From ca93a5191fef40947a6fac935ce814fca8a2a295 Mon Sep 17 00:00:00 2001
From: Sam Belliveau <sam.belliveau@gmail.com>
Date: Wed, 28 Jun 2023 16:14:26 -0400
Subject: [PATCH] Video: Added Box Resampling

Edited by Filoppi
---
 .../Sys/Shaders/default_pre_post_process.glsl | 125 ++++++++++++++++--
 .../Config/Graphics/EnhancementsWidget.cpp    |   8 +-
 Source/Core/VideoCommon/VideoConfig.h         |   1 +
 3 files changed, 122 insertions(+), 12 deletions(-)

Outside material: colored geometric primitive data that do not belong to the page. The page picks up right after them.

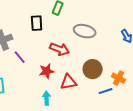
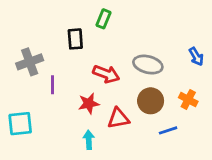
gray ellipse: (85, 31) -> (148, 65), moved
purple line: (20, 57) -> (52, 85), turned 40
orange cross: (119, 78) -> (188, 99), moved

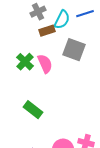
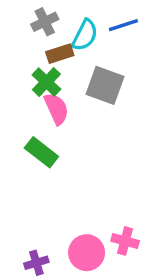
green cross: (25, 62) -> (46, 82), moved
green rectangle: (33, 110) -> (41, 152), moved

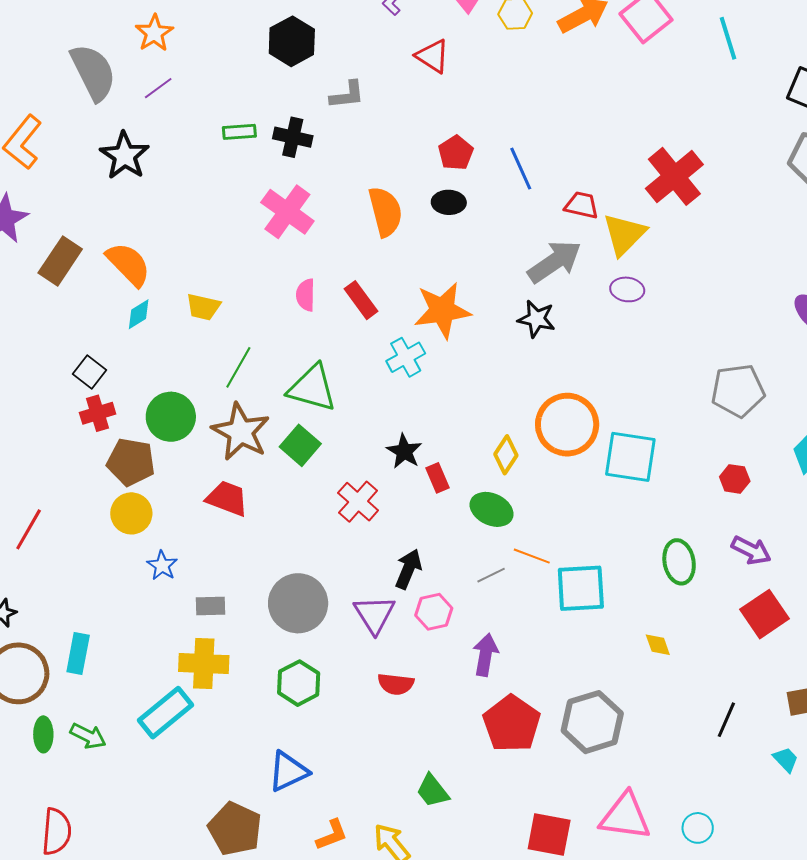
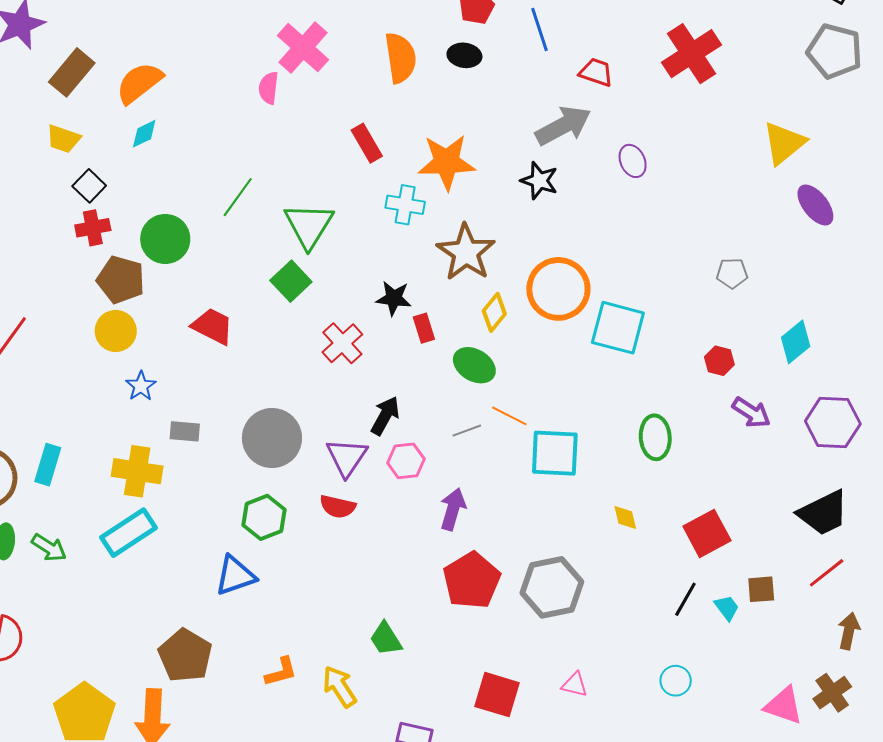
yellow triangle: (624, 234) -> (784, 143), moved
orange semicircle: (128, 264) -> (139, 83), turned -90
purple ellipse: (627, 289) -> (633, 161), turned 52
pink semicircle: (306, 295) -> (269, 88), moved
yellow trapezoid: (203, 307) -> (63, 139), moved
cyan cross: (406, 357) -> (405, 205), turned 33
green triangle: (312, 388) -> (309, 225), turned 40
gray pentagon: (738, 391) -> (732, 273), size x0.6
brown star: (241, 432) -> (466, 252), moved
black star: (404, 451) -> (394, 298), turned -30
purple arrow: (751, 550) -> (751, 413), moved
red square: (765, 614) -> (707, 533), moved
yellow cross: (204, 664) -> (137, 471), moved
red semicircle: (396, 684) -> (338, 507), moved
cyan trapezoid: (786, 760) -> (727, 608), moved
blue triangle: (288, 771) -> (235, 576), moved
pink triangle: (625, 816) -> (575, 685), size x0.5
cyan circle: (698, 828) -> (676, 681), moved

diff --git a/Data/Sys/Shaders/default_pre_post_process.glsl b/Data/Sys/Shaders/default_pre_post_process.glsl
index 1a1c3ecbe1..91bec1a42e 100644
--- a/Data/Sys/Shaders/default_pre_post_process.glsl
+++ b/Data/Sys/Shaders/default_pre_post_process.glsl
@@ -54,7 +54,7 @@ float4 BilinearSample(float3 uvw, float gamma)

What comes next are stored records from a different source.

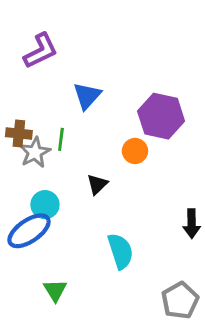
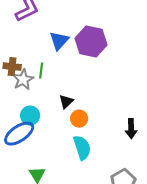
purple hexagon: (161, 116) -> (91, 42), moved
orange circle: (135, 151) -> (79, 119), moved

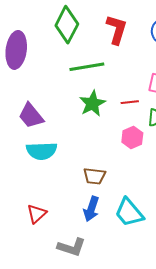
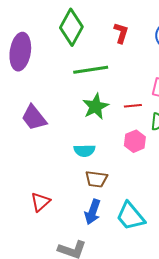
red L-shape: (117, 29) -> (121, 33), size x0.7
cyan semicircle: (42, 151) -> (85, 151), moved, size x0.7
red triangle: (37, 214) -> (40, 202), moved

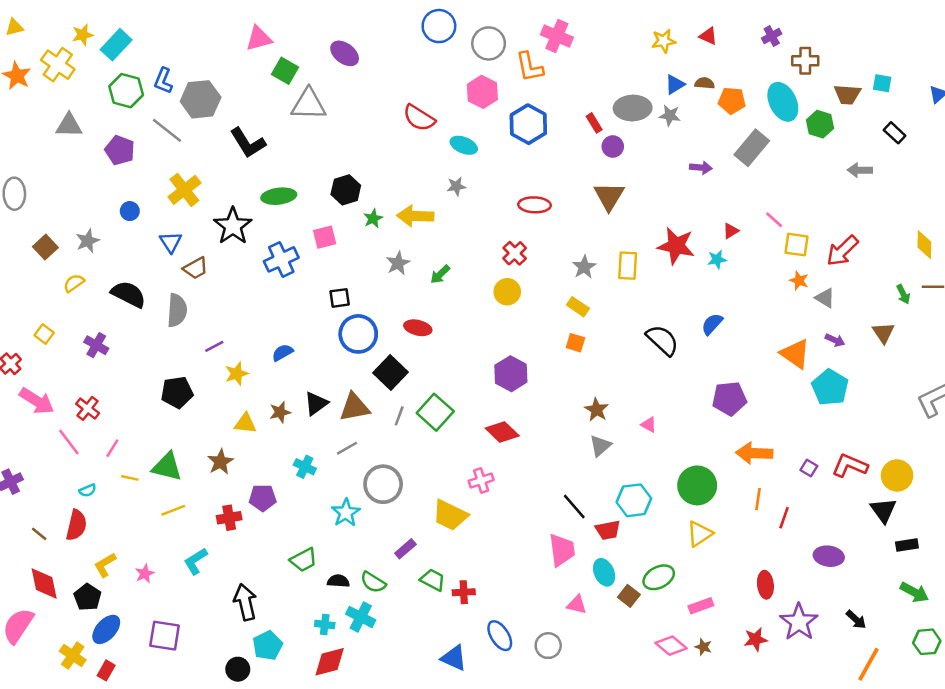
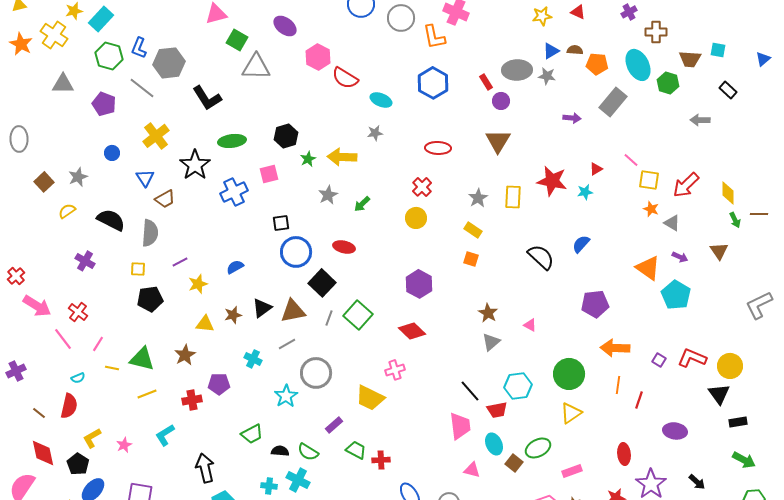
pink hexagon: (482, 92) -> (318, 57), moved
yellow diamond: (924, 245) -> (728, 193), moved
yellow square: (44, 334) -> (138, 269), moved, turned -35

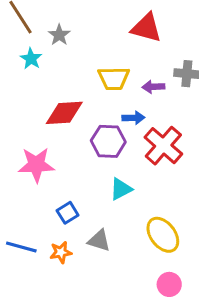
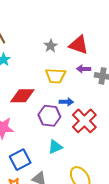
gray star: (59, 35) -> (51, 46), moved
purple arrow: (153, 87) -> (84, 69), moved
blue square: (68, 213) -> (20, 160), size x1.5

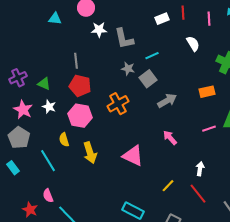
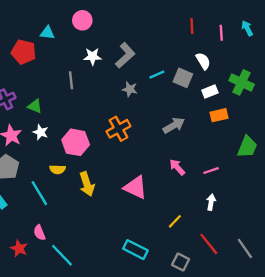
white rectangle: (162, 19) -> (210, 91), moved
white star: (99, 30) -> (92, 56), moved
gray L-shape: (124, 39) -> (125, 55), turned -120
gray square: (148, 79) -> (183, 78), moved, turned -30
red pentagon: (80, 86) -> (24, 52), moved
pink line: (209, 129) -> (211, 171), moved
yellow semicircle: (64, 140) -> (57, 169), turned -72
red line: (198, 194) -> (209, 244), moved

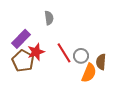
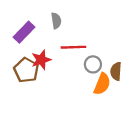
purple rectangle: (21, 39) -> (24, 32), moved
red line: (64, 53) -> (73, 47), moved, turned -60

 	// This emulates the (bi)linear filtering done directly from GPUs HW.
 	// Note that GPUs might natively filter red green and blue differently, but we don't do it.
 	// They might also use different filtering between upscaling and downscaling.
-	
+
 	float2 source_size = GetResolution();
 	float2 inverted_source_size = GetInvResolution();
 	float2 pixel = (uvw.xy * source_size) - 0.5; // Try to find the matching pixel top left corner
@@ -99,6 +99,107 @@ float4 SharpBilinearSample(float3 uvw, float gamma)
 	return BilinearSample(uvw, gamma);
 }
 
+// By Sam Belliveau. Public Domain license.
+// Effectively a more accurate sharp bilinear filter when upscaling,
+// that also works as a mathematically perfect downscale filter.
+// https://entropymine.com/imageworsener/pixelmixing/
+// https://github.com/obsproject/obs-studio/pull/1715
+// https://legacy.imagemagick.org/Usage/filter/
+float4 BoxResample(float3 uvw, float gamma)
+{
+	// Determine the sizes of the source and target images.
+	float2 source_size = GetResolution();
+	float2 inv_source_size = GetInvResolution();
+	float2 inv_target_size = GetInvWindowResolution();
+
+	// Determine the range of the source image that the target pixel will cover.
+	// We shift by one output pixel because that's a prerequisite of the algorithm.
+	float2 range = source_size * inv_target_size;
+	float2 beg = (uvw.xy - inv_target_size) * source_size;
+	float2 end = beg + range;
+
+	// Compute the top-left and bottom-right corners of the pixel box.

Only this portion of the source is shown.